I have worked with the private sector for about three years, between 2017 and 2020. Even though I worked with the private sector, I still used the concept of educator. For example, even though my task was to sell a condo, I sold it with value. I thought about people before profit. When I managed sell teams, I thought about the value added to the buyers.
In 2019, my husband transformed the KARUNA Training Center to be Puthipul Co., Ltd. Then, we changed its name to Rithipul Co., Ltd. We created a Mobile App to note income and spending. At that time, we needed resources to expand our work to make more impact. It was a big project to help Cambodia. We want to leave a legacy for our children. We work with the Ministry of women’s Affairs, Ministry of Education, Youth and Sport, Ministry of Environment, Ministry of Labor and Vocational Training, some private sectors, and some projects that I received a scholarship to the US and Japan.
We want to make a more significant impact. I am currently the CEO of Rithypul Co., Ltd. I generally managed the company. We have three programs. We have a training program on financial literacy. We used to have face-to-face training before COVID-19. We integrated online training before the pandemic. We also created Mobile App because we trained the community, students, and staff of private companies. After gaining financial literacy knowledge, they could note their expansion and income on paper or excel form. When we create App Kot Luy, they can note all of these on our app. They can monitor their finance every day, every week, or every month. This app is their financial checkup method. We also have a consultancy service for people who want to start a business.
Q: Your company created a Mobile App.
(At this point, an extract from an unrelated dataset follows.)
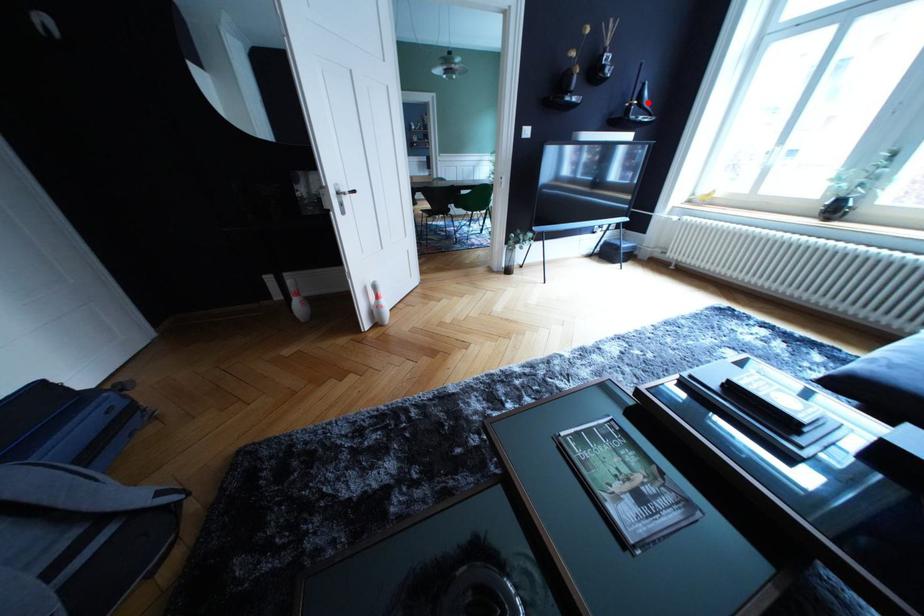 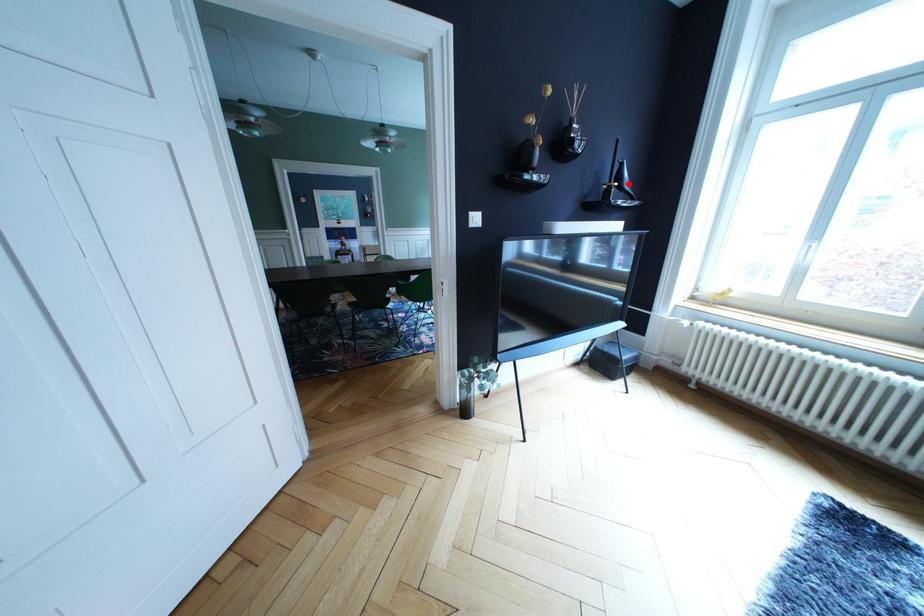 I am providing you with two images of the same scene from different viewpoints. A red point is marked on the first image and another point is marked on the second image. Do the highlighted points in image1 and image2 indicate the same real-world spot?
Some users concern about online security. Have you discussed in your company data privacy, and how do you address this issue?
Bopha: Our expert thought about it. We used AWS, which protects the privacy of users. We can access only the phone number of users because it is required for App user registration. We can know if users are active users or not on our app. We are not able to check or read data that users put on our app. It is an international security standard.
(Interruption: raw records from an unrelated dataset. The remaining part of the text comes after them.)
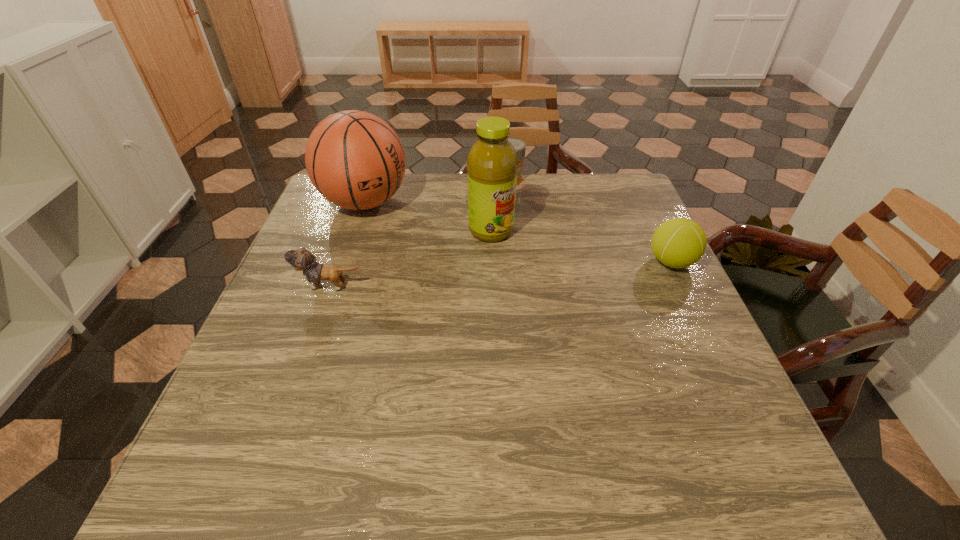 Where is `object situated at the right edge`? The image size is (960, 540). object situated at the right edge is located at coordinates (679, 242).

Image resolution: width=960 pixels, height=540 pixels. Identify the location of object located at the far left corner. (354, 159).

The height and width of the screenshot is (540, 960). Find the location of `vacant area at the far edge`. vacant area at the far edge is located at coordinates (378, 213).

This screenshot has width=960, height=540. I want to click on free region at the near edge of the desktop, so click(x=324, y=418).

Where is `free region at the right edge of the desktop`? The image size is (960, 540). free region at the right edge of the desktop is located at coordinates (616, 253).

At what (x,y) coordinates should I click in order to perform the action: click on vacant space at the far right corner of the desktop. Please return your answer as a coordinate pair (x, y). This screenshot has height=540, width=960. Looking at the image, I should click on (622, 187).

Identify the location of vacant area between the fruit juice and the basketball. (428, 217).

Identify the location of vacant area that lies between the kitten and the basketball. (348, 244).

This screenshot has height=540, width=960. Find the location of `empty space that is in between the kitten and the basketball`. empty space that is in between the kitten and the basketball is located at coordinates (348, 244).

What are the coordinates of `vacant space that's between the medicine and the rightmost object` in the screenshot? It's located at (591, 221). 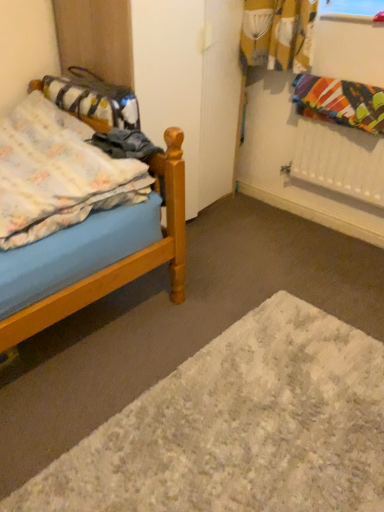 Question: Considering the relative positions of multicolored fabric at upper right, positioned as the second blanket in left-to-right order, and white shaggy rug at lower center in the image provided, is multicolored fabric at upper right, positioned as the second blanket in left-to-right order, to the right of white shaggy rug at lower center from the viewer's perspective?

Choices:
 (A) yes
 (B) no

Answer: (A)

Question: Does multicolored fabric at upper right, positioned as the second blanket in left-to-right order, have a greater height compared to white shaggy rug at lower center?

Choices:
 (A) no
 (B) yes

Answer: (B)

Question: Is multicolored fabric at upper right, positioned as the second blanket in left-to-right order, positioned before white shaggy rug at lower center?

Choices:
 (A) yes
 (B) no

Answer: (B)

Question: Can you confirm if multicolored fabric at upper right, marked as the 1th blanket in a right-to-left arrangement, is positioned to the left of white shaggy rug at lower center?

Choices:
 (A) yes
 (B) no

Answer: (B)

Question: From a real-world perspective, is multicolored fabric at upper right, positioned as the second blanket in left-to-right order, below white shaggy rug at lower center?

Choices:
 (A) no
 (B) yes

Answer: (A)

Question: Considering the relative sizes of multicolored fabric at upper right, positioned as the second blanket in left-to-right order, and white shaggy rug at lower center in the image provided, is multicolored fabric at upper right, positioned as the second blanket in left-to-right order, thinner than white shaggy rug at lower center?

Choices:
 (A) yes
 (B) no

Answer: (A)

Question: Does wooden bed at left have a greater width compared to fluffy cotton blanket at left, the first blanket when ordered from left to right?

Choices:
 (A) no
 (B) yes

Answer: (B)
Q: You are a mother and woman working in the technology field. What challenges that have you faced?
Bopha: It was challenging for me when I first started it because it was new to me. I have learned a lot about it. Because my husband established this company and worked in this field, he taught me a lot. I do not demand myself to know everything. I know how to manage the company generally. I don’t need to understand the technical aspect. When talking about technical things, I ask my expert to join. Some questions I can answer, and some I can’t. I need to refer to my technical staff. This is how I challenge myself.
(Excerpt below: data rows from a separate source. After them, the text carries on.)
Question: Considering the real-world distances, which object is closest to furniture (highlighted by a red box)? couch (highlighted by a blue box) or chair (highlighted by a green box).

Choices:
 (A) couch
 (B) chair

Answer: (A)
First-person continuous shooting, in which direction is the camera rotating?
Q: Do you have messages for youth who want to work on financial literacy?
Bopha: They need to know if they enjoy working on it. If they feel that they can be resources to promote financial literacy, they should go for it. If they just see other people do it and want to follow, they may not keep up with its momentum. They need to know what they like and find an opportunity to do it. There are many opportunities. They can form a group and work on it. If they lack skills, they can source out technical persons to help them. For instance, at Rithypul Co., Ltd, we have Cambodian Community for Finance Education. They can join us. They can learn about financial literacy, and they can participate in promoting financial literacy. We have a community outreach program, competition, and other training. So, we have a pool of experts.
They can use our app if they want to keep track of their finance. In the app, we have financial education and life skills programs. So they can see their credit score to manage and change spending attitude by using our app.
In short, they can promote financial literacy if they think it is necessary and they like it. They can start to learn from themselves, find more information, and learn from our app. They can follow our company's social media to know about it. They can learn it from other sources as well.